Lot to deal with...
How much space/tonnage would removing the heavy guns free up and how much would that represent in terms of aircraft capacity? If we assume 1 aircraft per turret i.e. 8, that's still a roughly 10% increase. 50 aircraft rather than 42 could allow for greater flexibility.
This assumes facts not often considered in this kind of discussion. The Graf Zeppelin was designed by decent engineers, who were not entirely witless. They knew how to design elevators. Their racetrack mechanical handling arrangements to feed the catapults, was a nifty way to leapfrog the plane handling arrangements for the compressed air powered cats at the bow. It allowed them to obviate the need for specialized trained flight deck plane handlers who moved planes back and forth in the spotting yoyo so common to the American, and British carriers of WW II. This arrangement of course makes sense for a ship with a slow launch cycle and a strike below aft, arm/fuel in the hanger and feed up and forward to the compressed air powered catapults op cycle. It assumes an architecture for a cramped short enclosed hanger and a small air-wing. It is AFAIK uniquely German and tries to "automate" plane handling as a mechanical process.

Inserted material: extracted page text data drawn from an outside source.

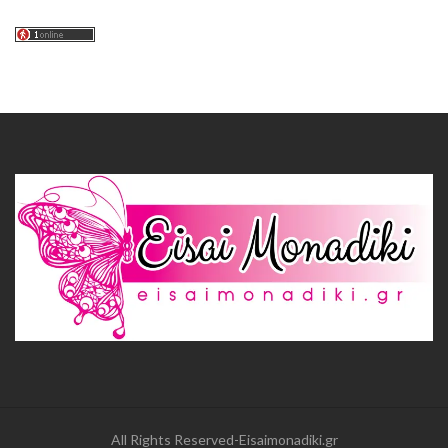
All Rights Reserved-Eisaimonadiki.gr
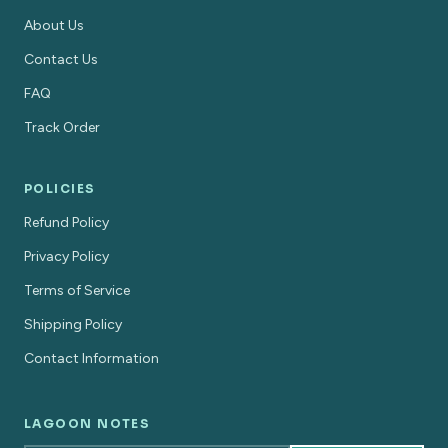
About Us
Contact Us
FAQ
Track Order
POLICIES
Refund Policy
Privacy Policy
Terms of Service
Shipping Policy
Contact Information
LAGOON NOTES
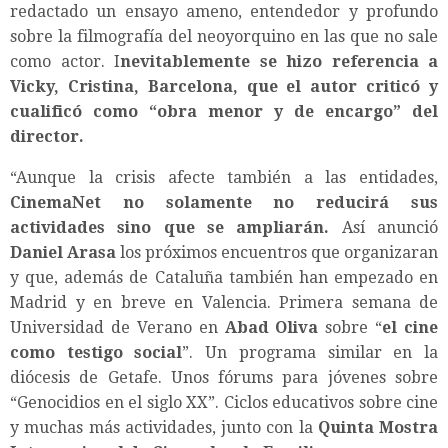
redactado un ensayo ameno, entendedor y profundo
sobre la filmografía del neoyorquino en las que no sale
como actor. I
nevitablemente se hizo referencia a
Vicky, Cristina, Barcelona, que el autor criticó y
cualificó como “obra menor y de encargo” del
director.
“Aunque la crisis afecte también a las entidades,
CinemaNet no solamente no reducirá sus
actividades sino que se ampliarán.
Así anunció
Daniel Arasa
los próximos encuentros que organizaran
y que, además de Cataluña también han empezado en
Madrid y en breve en Valencia. Primera semana de
Universidad de Verano en
Abad Oliva
sobre “
el cine
como testigo social
”. Un programa similar en la
diócesis de Getafe. Unos fórums para jóvenes sobre
“Genocidios en el siglo XX”. Ciclos educativos sobre cine
y muchas más actividades, junto con la
Quinta Mostra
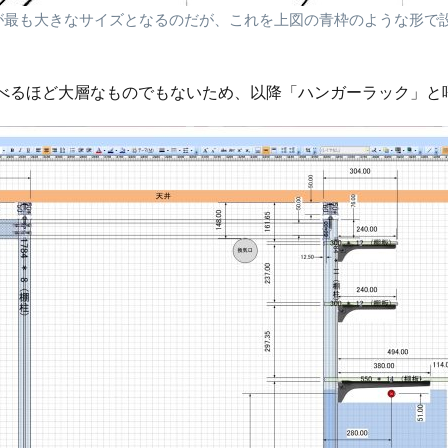
が最も大きなサイズとなるのだが、これを上図の青枠のような形で
べるほど大層なものでもないため、以降「ハンガーラック」と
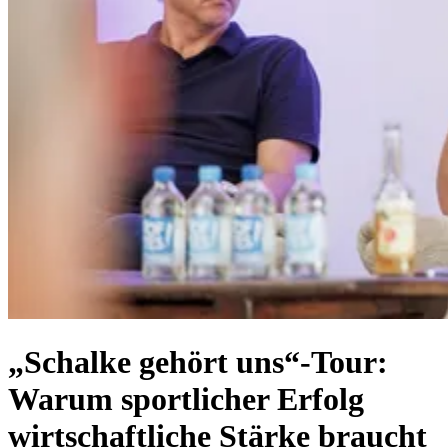
„Schalke gehört uns“-Tour:
Warum sportlicher Erfolg
wirtschaftliche Stärke braucht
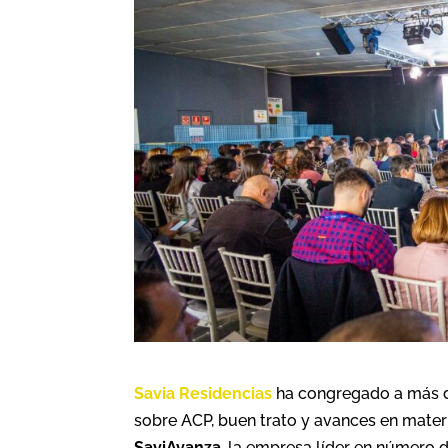
Savia Residencias
ha congregado a más de
sobre ACP, buen trato y avances en mate
SaviAvanza
, la empresa líder en número 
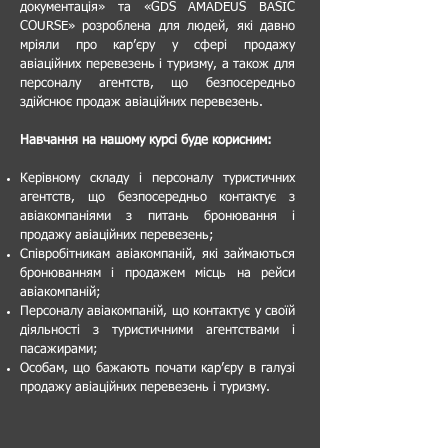
документація» та «GDS AMADEUS BASIC
COURSE» розроблена для людей, які давно
мріяли про кар’єру у сфері продажу
авіаційних перевезень і туризму, а також для
персоналу агентств, що безпосередньо
здійснює продаж авіаційних перевезень.
Навчання на нашому курсі буде корисним:
Керівному складу і персоналу туристичних
агентств, що безпосередньо контактує з
авіакомпаніями з питань бронювання і
продажу авіаційних перевезень;
Співробітникам авіакомпаній, які займаються
бронюванням і продажем місць на рейси
авіакомпаній;
Персоналу авіакомпаній, що контактує у своїй
діяльності з туристичними агентствами і
пасажирами;
Особам, що бажають почати кар’єру в галузі
продажу авіаційних перевезень і туризму.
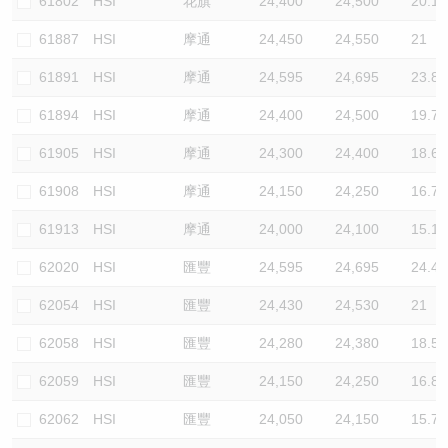
61802
HSI
花旗
24,400
24,500
20.1
61887
HSI
摩通
24,450
24,550
21
61891
HSI
摩通
24,595
24,695
23.8
61894
HSI
摩通
24,400
24,500
19.7
61905
HSI
摩通
24,300
24,400
18.6
61908
HSI
摩通
24,150
24,250
16.7
61913
HSI
摩通
24,000
24,100
15.1
62020
HSI
匯豐
24,595
24,695
24.4
62054
HSI
匯豐
24,430
24,530
21
62058
HSI
匯豐
24,280
24,380
18.5
62059
HSI
匯豐
24,150
24,250
16.8
62062
HSI
匯豐
24,050
24,150
15.7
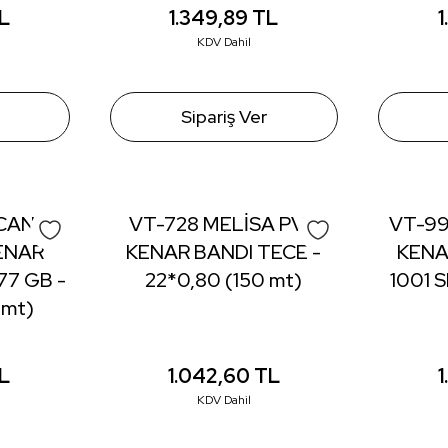
L
1.349,89
TL
KDV Dahil
Sipariş Ver
CAN
VT-728 MELİSA PVC
VT-99
KENAR
KENAR BANDI TECE -
KENA
7 GB -
22*0,80 (150 mt)
1001 S
 mt)
L
1.042,60
TL
KDV Dahil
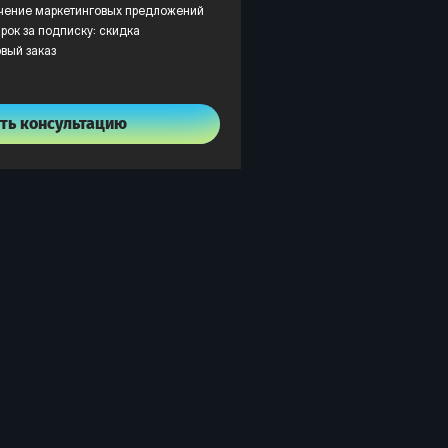
учение маркетинговых предложений
рок за подписку: скидка
рвый заказ
ть консультацию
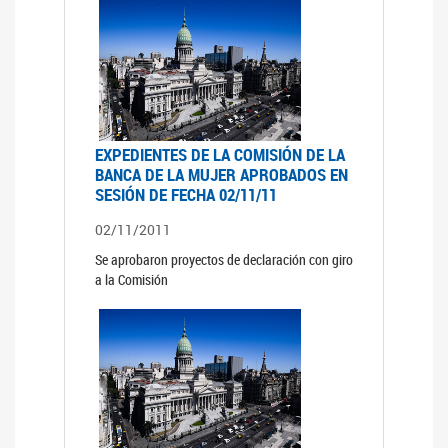
EXPEDIENTES DE LA COMISIÓN DE LA
BANCA DE LA MUJER APROBADOS EN
SESIÓN DE FECHA 02/11/11
02/11/2011
Se aprobaron proyectos de declaración con giro
a la Comisión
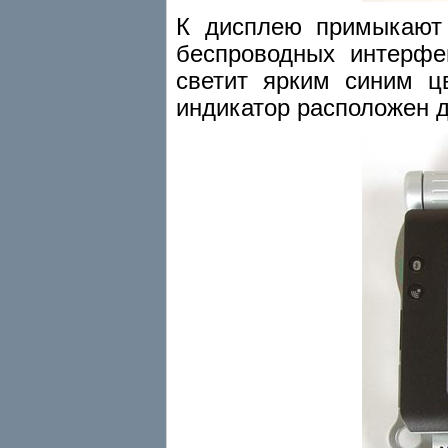
К дисплею примыкают
беспроводных интерфей
светит ярким синим цв
индикатор расположен д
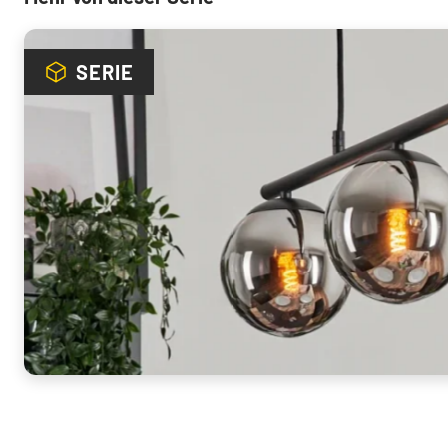
SERIE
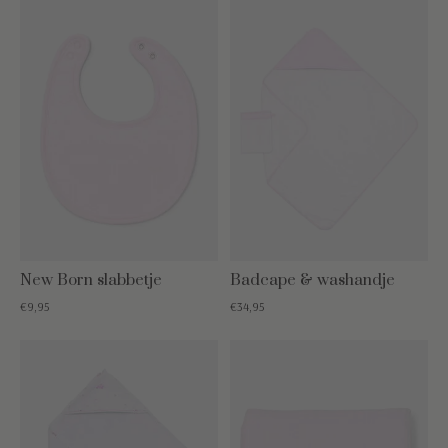
New Born slabbetje
Badcape & washandje
€9,95
€34,95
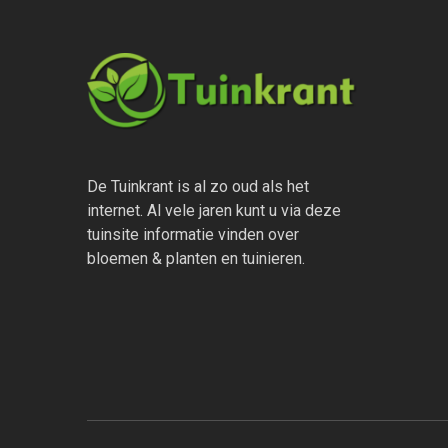
De Tuinkrant is al zo oud als het
internet. Al vele jaren kunt u via deze
tuinsite informatie vinden over
bloemen & planten en tuinieren.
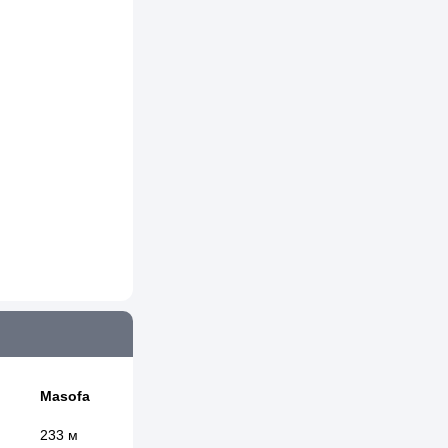
Masofa
233 м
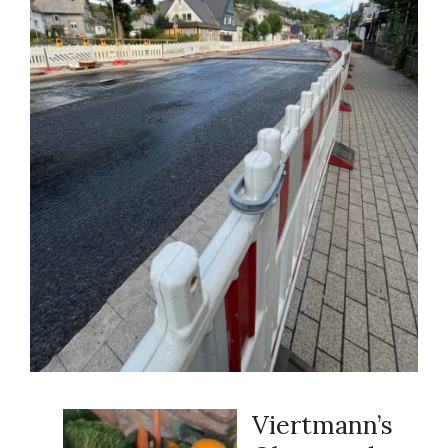
Viertmann’s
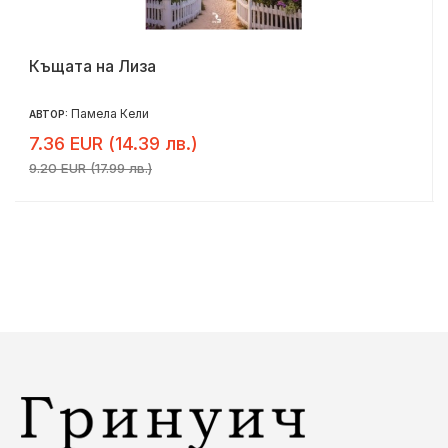
Къщата на Лиза
Памела Кели
АВТОР:
7.36 EUR (14.39 лв.)
9.20 EUR (17.99 лв.)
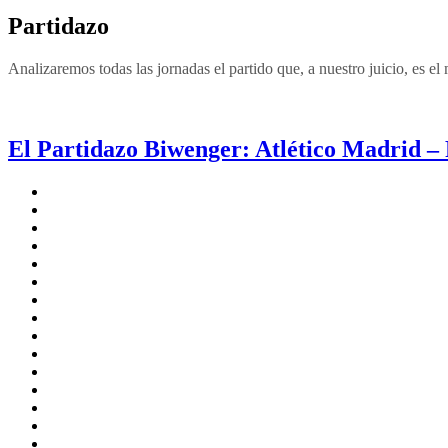
Partidazo
Analizaremos todas las jornadas el partido que, a nuestro juicio, es el
El Partidazo Biwenger: Atlético Madrid –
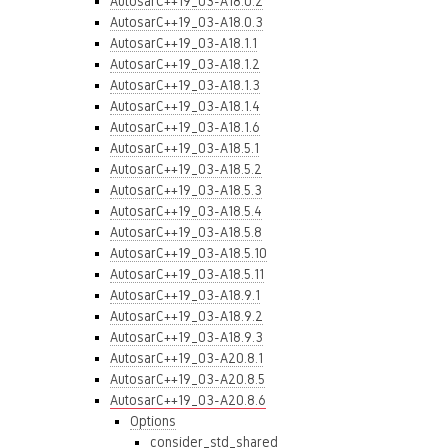
AutosarC++19_03-A18.0.2
AutosarC++19_03-A18.0.3
AutosarC++19_03-A18.1.1
AutosarC++19_03-A18.1.2
AutosarC++19_03-A18.1.3
AutosarC++19_03-A18.1.4
AutosarC++19_03-A18.1.6
AutosarC++19_03-A18.5.1
AutosarC++19_03-A18.5.2
AutosarC++19_03-A18.5.3
AutosarC++19_03-A18.5.4
AutosarC++19_03-A18.5.8
AutosarC++19_03-A18.5.10
AutosarC++19_03-A18.5.11
AutosarC++19_03-A18.9.1
AutosarC++19_03-A18.9.2
AutosarC++19_03-A18.9.3
AutosarC++19_03-A20.8.1
AutosarC++19_03-A20.8.5
AutosarC++19_03-A20.8.6
Options
consider_std_shared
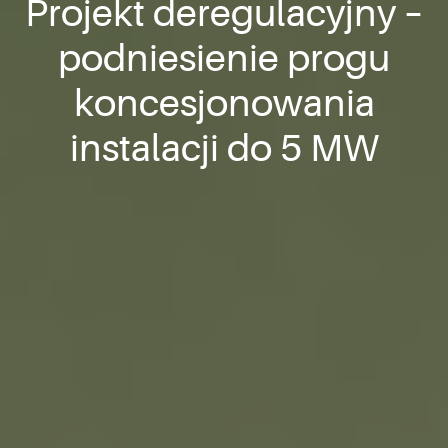
Projekt deregulacyjny –
podniesienie progu
koncesjonowania
instalacji do 5 MW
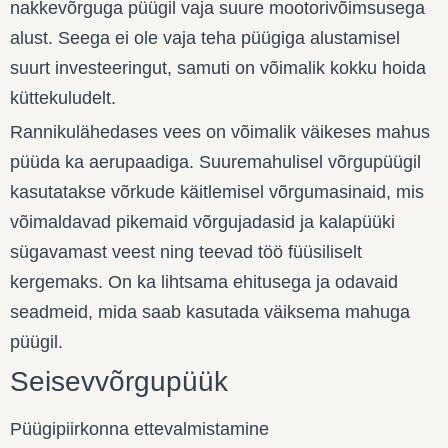
nakkevõrguga püügil vaja suure mootorivõimsusega
alust. Seega ei ole vaja teha püügiga alustamisel
suurt investeeringut, samuti on võimalik kokku hoida
küttekuludelt.
Rannikulähedases vees on võimalik väikeses mahus
püüda ka aerupaadiga. Suuremahulisel võrgupüügil
kasutatakse võrkude käitlemisel võrgumasinaid, mis
võimaldavad pikemaid võrgujadasid ja kalapüüki
sügavamast veest ning teevad töö füüsiliselt
kergemaks. On ka lihtsama ehitusega ja odavaid
seadmeid, mida saab kasutada väiksema mahuga
püügil.
Seisevvõrgupüük
Püügipiirkonna ettevalmistamine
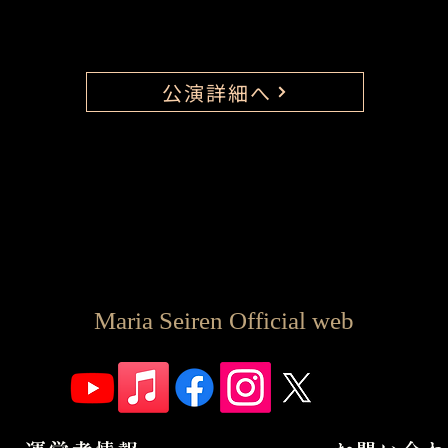
公演詳細へ
Maria Seiren Official web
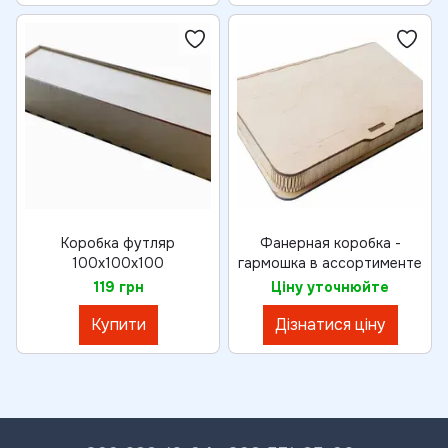
Коробка футляр
Фанерная коробка -
100х100х100
гармошка в ассортименте
119 грн
Ціну уточнюйте
Купити
Дізнатися ціну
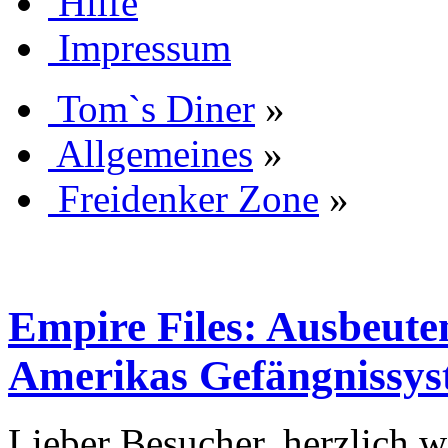
Hilfe
Impressum
Tom`s Diner
»
Allgemeines
»
Freidenker Zone
»
Empire Files: Ausbeute
Amerikas Gefängnissy
Lieber Besucher, herzlich 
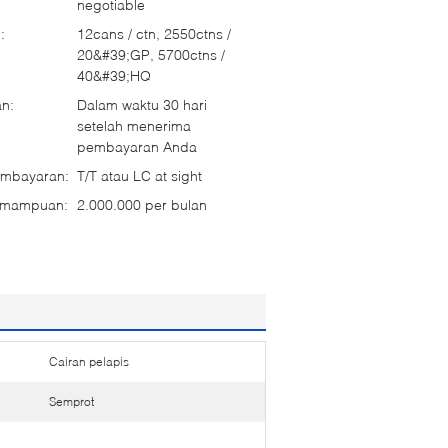
negotiable
:
12cans / ctn, 2550ctns /
20&#39;GP, 5700ctns /
40&#39;HQ
n:
Dalam waktu 30 hari
setelah menerima
pembayaran Anda
embayaran:
T/T atau LC at sight
emampuan:
2.000.000 per bulan
Cairan pelapis
Semprot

The tram car trolley system even extended to overhead crane arrangements in the hanger with the added benefit that aircraft were supposed to be triced on the hooks in the hanger when not in use.
It is ingenious, too complicated, with too many mechanical fail points and absolutely overthought and German.
At some point, when the trolley car system breaks down or the Germans figure out how to wind over deck, the spotting yoyo comes into play. Notice on the Italian Aquila that there is a crash fence on the flight deck along with the German type trolley car feed system? The Italians had figure THAT PART out.
Now assuming the Germans balcony their AAA guns and land the 15 cm guns freeing up that deck space, one gains volume for a tertiary "storage" hanger Depending on how clever the Germans are, the aft elevator/loft becomes a two story job and more planes can be shuffled below to "park" but not service. They are queue delayed until the active cycle is complete. Maybe 15-20 folded up and stowed on standby? This could conceivably result in a 60 plane carrier. Useful if a fighter bomber method of aviation employment is enjoined.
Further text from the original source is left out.